Hacker News new | ask | show | jobs
by DaGardner 3636 days ago
as many "transpilers" / compilers, whatever you might name them, it lacks example input output.

I want to see how my new rust code base looks light, does it compile with some heuritics, or just 1:1 C to rust primitives?

2 comments

Here you go. It didn't like my stdio.h. Apparently enums and unions aren't supported, but:

    extern int printf(char *, ...);

    int main(int argc, char argv[]) {
        printf("Hello, world!\n");
        return 0;
    }
Was turned into:

    extern {
        fn printf(arg1 : *mut u8, ...) -> i32;
    }
    #[no_mangle]
    pub unsafe fn main(mut argc : i32, mut argv : *mut u8) -> i32 {
        printf(b"Hello, world!\n\0".as_ptr() as (*mut u8));
        0i32
    }
edit: Also worth noting, it removes all comments. I believe this to be a limitation of language-c [1]

[1] https://hackage.haskell.org/package/language-c

It transliterates C to Rust all right, but the Rust isn't any safer than the C that goes in. Note the representation of an null-terminated string - it's an unsafe pointer to a byte. That's what it was in C, transliterated unsafely to Rust. Some safe Rust representation for C arrays is needed.
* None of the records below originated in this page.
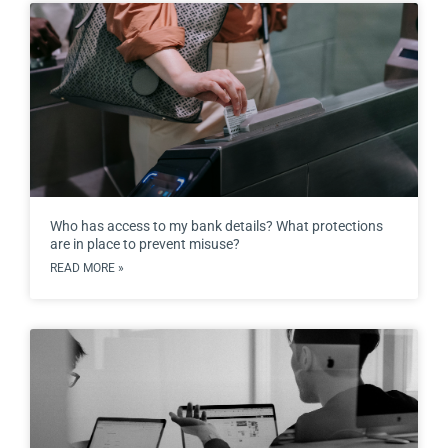
Who has access to my bank details? What protections
are in place to prevent misuse?
READ MORE »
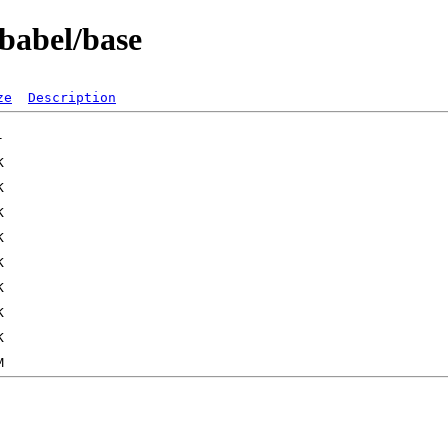
/babel/base
ze
Description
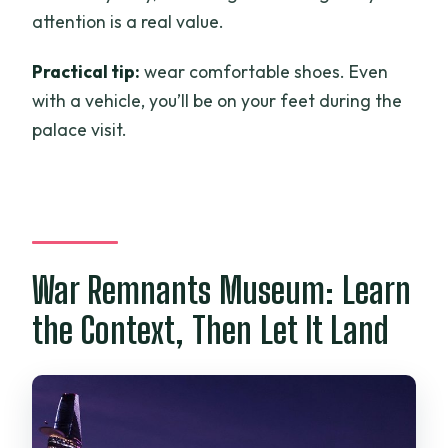
attention is a real value.
Practical tip:
wear comfortable shoes. Even
with a vehicle, you’ll be on your feet during the
palace visit.
War Remnants Museum: Learn
the Context, Then Let It Land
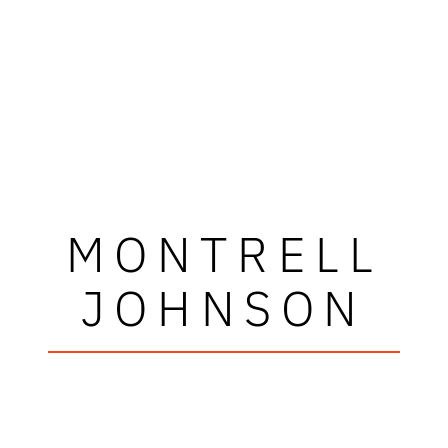
MONTRELL
JOHNSON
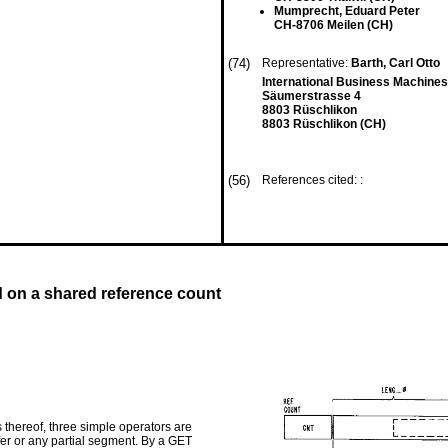
Mumprecht, Eduard Peter
CH-8706 Meilen (CH)
(74)
Representative:
Barth, Carl Otto
International Business Machines
Säumerstrasse 4
8803 Rüschlikon
8803 Rüschlikon (CH)
(56)
References cited: :
 on a shared reference count
 thereof, three simple operators are
ffer or any partial segment. By a GET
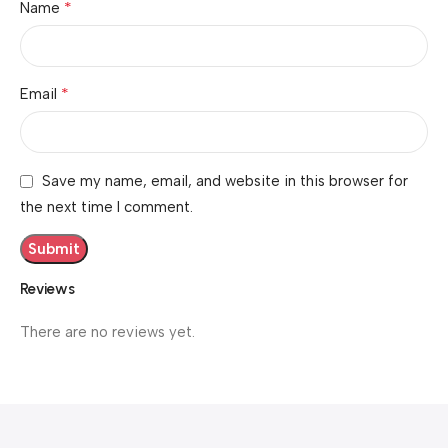
*
Name
*
Email
Save my name, email, and website in this browser for
the next time I comment.
Reviews
There are no reviews yet.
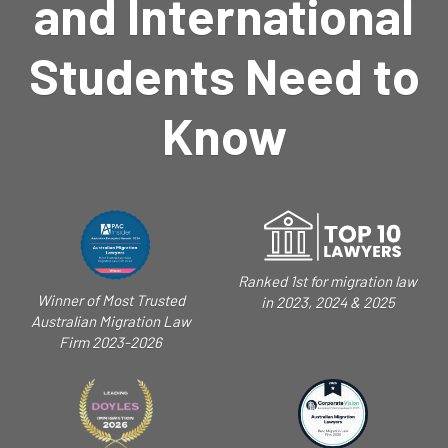
and International
Students Need to
Know
Ranked 1st for migration law
Winner of Most Trusted
in 2023, 2024 & 2025
Australian Migration Law
Firm 2023-2026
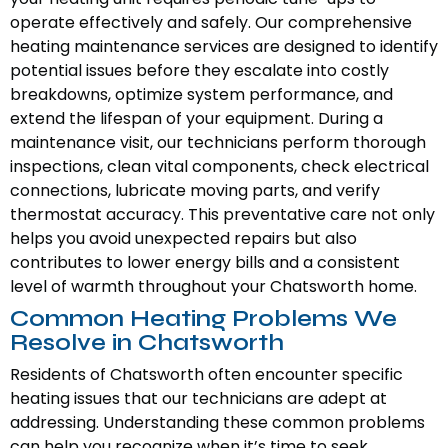
operate effectively and safely. Our comprehensive
heating maintenance services are designed to identify
potential issues before they escalate into costly
breakdowns, optimize system performance, and
extend the lifespan of your equipment. During a
maintenance visit, our technicians perform thorough
inspections, clean vital components, check electrical
connections, lubricate moving parts, and verify
thermostat accuracy. This preventative care not only
helps you avoid unexpected repairs but also
contributes to lower energy bills and a consistent
level of warmth throughout your Chatsworth home.
Common Heating Problems We
Resolve in Chatsworth
Residents of Chatsworth often encounter specific
heating issues that our technicians are adept at
addressing. Understanding these common problems
can help you recognize when it’s time to seek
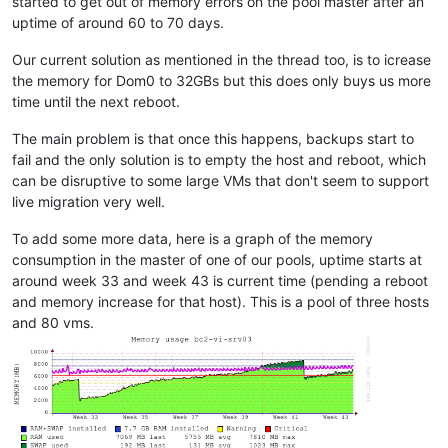
started to get out of memory errors on the pool master after an
uptime of around 60 to 70 days.
Our current solution as mentioned in the thread too, is to icrease
the memory for Dom0 to 32GBs but this does only buys us more
time until the next reboot.
The main problem is that once this happens, backups start to
fail and the only solution is to empty the host and reboot, which
can be disruptive to some large VMs that don't seem to support
live migration very well.
To add some more data, here is a graph of the memory
consumption in the master of one of our pools, uptime starts at
around week 33 and week 43 is current time (pending a reboot
and memory increase for that host). This is a pool of three hosts
and 80 vms.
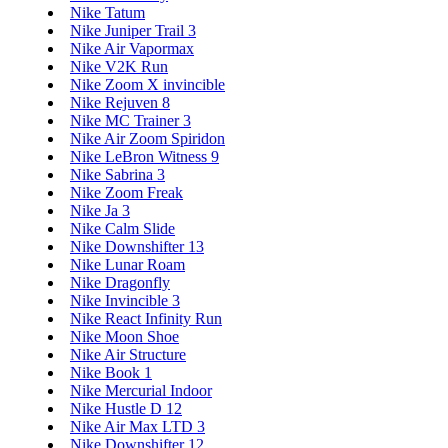
Nike Tatum
Nike Juniper Trail 3
Nike Air Vapormax
Nike V2K Run
Nike Zoom X invincible
Nike Rejuven 8
Nike MC Trainer 3
Nike Air Zoom Spiridon
Nike LeBron Witness 9
Nike Sabrina 3
Nike Zoom Freak
Nike Ja 3
Nike Calm Slide
Nike Downshifter 13
Nike Lunar Roam
Nike Dragonfly
Nike Invincible 3
Nike React Infinity Run
Nike Moon Shoe
Nike Air Structure
Nike Book 1
Nike Mercurial Indoor
Nike Hustle D 12
Nike Air Max LTD 3
Nike Downshifter 12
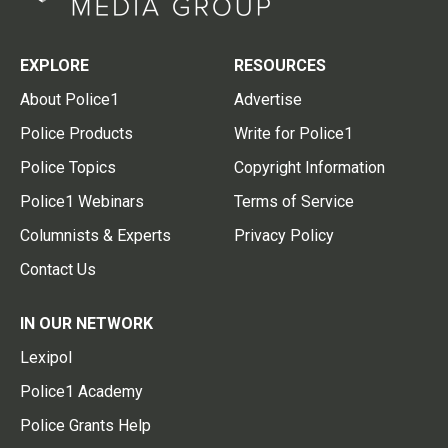
EXPLORE
RESOURCES
About Police1
Advertise
Police Products
Write for Police1
Police Topics
Copyright Information
Police1 Webinars
Terms of Service
Columnists & Experts
Privacy Policy
Contact Us
IN OUR NETWORK
Lexipol
Police1 Academy
Police Grants Help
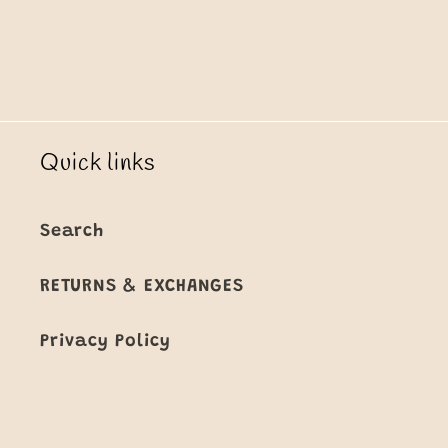
Quick links
Search
RETURNS & EXCHANGES
Privacy Policy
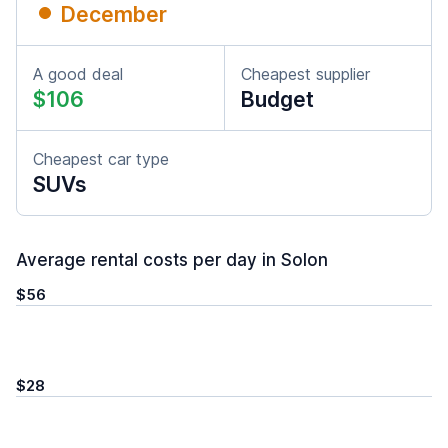
December
A good deal
Cheapest supplier
$106
Budget
Cheapest car type
SUVs
Average rental costs per day in Solon
$56
$28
From the description of how it translates a FOR loop, it does so by compiling it down to the primitive operations and tests. A Rust FOR loop does not emerge. That needs idiom recognition for the common cases including, at least, "for (i=0; i<n; i++) {...}".

This is a big job, but it's good someone started on it.

This is explained in the readme:

A Rust module that exactly captures the semantics of a C source file is a Rust module that doesn't look very much like Rust. ;-) I would like to build a companion tool which rewrites parts of a valid Rust program in ways that have the same result but make use of Rust idioms. I think it should be separate from this tool because I expect it to be useful for other folks, not just users of Corrode. I propose to call that program "idiomatic", and I think it should be written in Rust using the Rust AST from syntex_syntax.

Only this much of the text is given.